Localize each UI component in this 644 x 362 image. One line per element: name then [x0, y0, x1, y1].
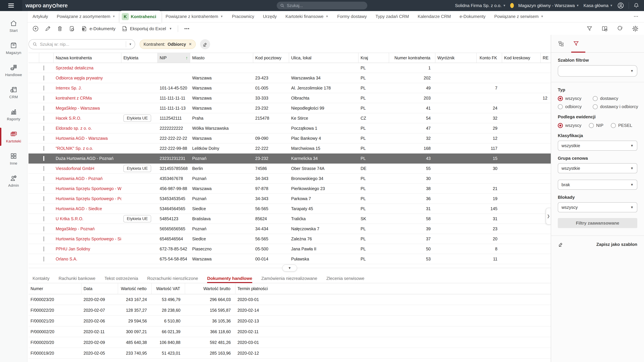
table-row[interactable]: Hacek S.R.O.Etykieta UE1112542111Praha21… [28, 113, 551, 123]
warehouse-selector[interactable]: Magazyn główny - Warszawa▼ [518, 3, 579, 8]
classification-select[interactable]: wszystkie▼ [558, 141, 637, 151]
drag-handle-cell[interactable] [28, 76, 39, 80]
row-checkbox[interactable] [43, 216, 44, 221]
drag-handle-cell[interactable] [28, 116, 39, 121]
document-row[interactable]: F/000019/202020-02-05233 740,9551 423,01… [28, 348, 551, 359]
chevron-down-icon[interactable]: ▼ [129, 42, 132, 46]
checkbox-cell[interactable] [39, 166, 54, 171]
company-selector[interactable]: Solidna Firma Sp. z o.o.▼ [455, 3, 506, 8]
table-row[interactable]: MegaSklep - Poznań56565656565Poznań34-43… [28, 224, 551, 234]
save-as-template-link[interactable]: Zapisz jako szablon [596, 242, 637, 247]
type-radio-odbiorcy[interactable]: odbiorcy [558, 104, 593, 109]
checkbox-cell[interactable] [39, 226, 54, 231]
clear-panel-filters-button[interactable] [558, 242, 564, 247]
blocks-select[interactable]: wszyscy▼ [558, 202, 637, 212]
settings-button[interactable] [632, 25, 639, 32]
doc-column-header-gross[interactable]: Wartość brutto [185, 283, 236, 294]
table-row[interactable]: Orlano S.A.675-54-58-854Warszawa00-014Pu… [28, 254, 551, 264]
row-checkbox[interactable] [43, 176, 44, 181]
row-checkbox[interactable] [43, 206, 44, 211]
row-checkbox[interactable] [43, 65, 44, 70]
hamburger-menu-button[interactable] [0, 0, 22, 11]
add-button[interactable] [32, 25, 39, 32]
checkbox-cell[interactable] [39, 136, 54, 141]
document-row[interactable]: F/000021/202020-02-0629 594,566 510,8036… [28, 316, 551, 327]
expand-panel-button[interactable]: ❯ [546, 208, 551, 225]
drag-handle-cell[interactable] [28, 126, 39, 131]
row-checkbox[interactable] [43, 226, 44, 231]
drag-handle-cell[interactable] [28, 247, 39, 251]
remove-filter-icon[interactable]: ✕ [189, 42, 192, 46]
sidebar-item-inne[interactable]: Inne [0, 148, 27, 170]
doc-column-header-net[interactable]: Wartość netto [118, 283, 152, 294]
row-checkbox[interactable] [43, 237, 44, 241]
checkbox-cell[interactable] [39, 206, 54, 211]
checkbox-cell[interactable] [39, 247, 54, 251]
sidebar-item-raporty[interactable]: Raporty [0, 104, 27, 126]
help-button[interactable] [602, 25, 608, 32]
document-row[interactable]: F/000022/202020-02-07128 357,2728 238,60… [28, 305, 551, 316]
module-tab-urzędy[interactable]: Urzędy [258, 11, 281, 22]
doc-column-header-due[interactable]: Termin płatności [236, 283, 551, 294]
sidebar-item-admin[interactable]: Admin [0, 170, 27, 192]
column-header-barcode[interactable]: Kod kreskowy [502, 53, 541, 63]
row-checkbox[interactable] [43, 116, 44, 121]
checkbox-cell[interactable] [39, 65, 54, 70]
detail-tab-zamówienia-niezrealizowane[interactable]: Zamówienia niezrealizowane [261, 274, 317, 283]
checkbox-cell[interactable] [39, 156, 54, 161]
row-checkbox[interactable] [43, 196, 44, 201]
checkbox-cell[interactable] [39, 216, 54, 221]
checkbox-cell[interactable] [39, 116, 54, 121]
row-checkbox[interactable] [43, 146, 44, 151]
row-checkbox[interactable] [43, 86, 44, 90]
module-tab-pracownicy[interactable]: Pracownicy [228, 11, 258, 22]
collapse-detail-button[interactable]: ▼ [282, 265, 297, 272]
price-group-select[interactable]: wszystkie▼ [558, 163, 637, 173]
table-row[interactable]: Duża Hurtownia AGD - Poznań23231231231Po… [28, 153, 551, 164]
drag-handle-cell[interactable] [28, 186, 39, 191]
row-checkbox[interactable] [43, 186, 44, 191]
refresh-button[interactable] [617, 25, 623, 32]
detail-tab-tekst-ostrzeżenia[interactable]: Tekst ostrzeżenia [104, 274, 138, 283]
row-checkbox[interactable] [43, 156, 44, 161]
table-row[interactable]: PPHU Jan Solidny672-78-85-542Piaseczno05… [28, 244, 551, 254]
row-checkbox[interactable] [43, 126, 44, 131]
table-row[interactable]: U Krtka S.R.O.Etykieta UE54854123Bratisl… [28, 214, 551, 224]
cashbox-selector[interactable]: Kasa główna▼ [584, 3, 613, 8]
more-actions-button[interactable] [184, 26, 190, 32]
column-header-re[interactable]: RE [541, 53, 551, 63]
export-excel-button[interactable]: XLSX Eksportuj do Excel▼ [121, 25, 172, 32]
row-checkbox[interactable] [43, 106, 44, 111]
global-search-input[interactable]: Szukaj... [277, 2, 367, 9]
drag-handle-cell[interactable] [28, 96, 39, 100]
advanced-filters-button[interactable]: Filtry zaawansowane [558, 218, 637, 228]
sidebar-item-kartoteki[interactable]: Kartoteki [0, 126, 27, 148]
doc-column-header-date[interactable]: Data [82, 283, 118, 294]
document-row[interactable]: F/000020/202020-02-09485 640,38106 840,8… [28, 337, 551, 348]
checkbox-cell[interactable] [39, 96, 54, 100]
detail-tab-dokumenty-handlowe[interactable]: Dokumenty handlowe [207, 274, 252, 283]
table-row[interactable]: Viessdorfonal GmbHEtykieta UE32145578556… [28, 164, 551, 174]
module-tab-e-dokumenty[interactable]: e-Dokumenty [455, 11, 490, 22]
user-account-button[interactable] [617, 2, 624, 9]
filter-button[interactable] [586, 25, 593, 32]
table-row[interactable]: Hurtownia AGD - Poznań4353467678Poznań34… [28, 174, 551, 184]
type-radio-dostawcy-i-odbiorcy[interactable]: dostawcy i odbiorcy [593, 104, 638, 109]
template-select[interactable]: ▼ [558, 65, 637, 77]
registry-radio-pesel[interactable]: PESEL [611, 123, 632, 128]
detail-tab-kontakty[interactable]: Kontakty [32, 274, 50, 283]
sidebar-item-handlowe[interactable]: Handlowe [0, 59, 27, 81]
checkbox-cell[interactable] [39, 86, 54, 90]
edit-button[interactable] [44, 25, 51, 32]
checkbox-cell[interactable] [39, 76, 54, 80]
contractor-card-button[interactable] [69, 25, 75, 32]
module-tab-artykuły[interactable]: Artykuły [28, 11, 52, 22]
table-row[interactable]: Interrex Sp. J.101-14-45-520Warszawa01-0… [28, 83, 551, 93]
drag-handle-cell[interactable] [28, 156, 39, 161]
drag-handle-cell[interactable] [28, 136, 39, 141]
table-row[interactable]: Hurtownia Sprzętu Sportowego - Wa456-987… [28, 184, 551, 194]
drag-handle-cell[interactable] [28, 237, 39, 241]
column-header-zip[interactable]: Kod pocztowy [253, 53, 289, 63]
module-tab-typy-zadań-crm[interactable]: Typy zadań CRM [371, 11, 413, 22]
checkbox-cell[interactable] [39, 186, 54, 191]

★ ★ ★ ★

- _Instructions for the task_:
Tell how many lines of the data above hold the string "filters". The number alone is the answer.

- _Answer to the exercise_:
2